▶ _Exercise description_: Could you reproduce the line where "PCAC recommend" occurs and all lines after it in the listing below, through the final one, without changing anything?

▶ _Records for processing_:
----
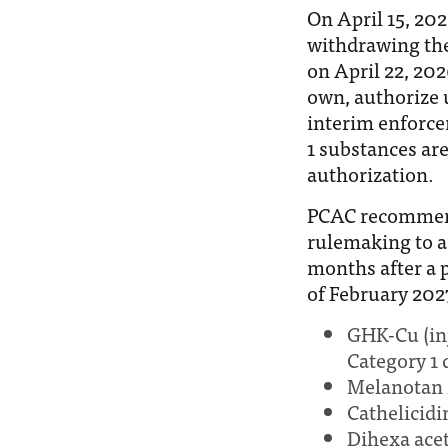
On April 15, 20
withdrawing the
on April 22, 202
own, authorize 
interim enforce
1 substances are
authorization.
PCAC recommend
rulemaking to a
months after a 
of February 2027
GHK-Cu (inj
Category 1 d
Melanotan 
Cathelicidi
Dihexa ace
----
▶ _Task output_:
PCAC recommend
rulemaking to a
months after a 
of February 2027
GHK-Cu (inj
Category 1 d
Melanotan 
Cathelicidi
Dihexa ace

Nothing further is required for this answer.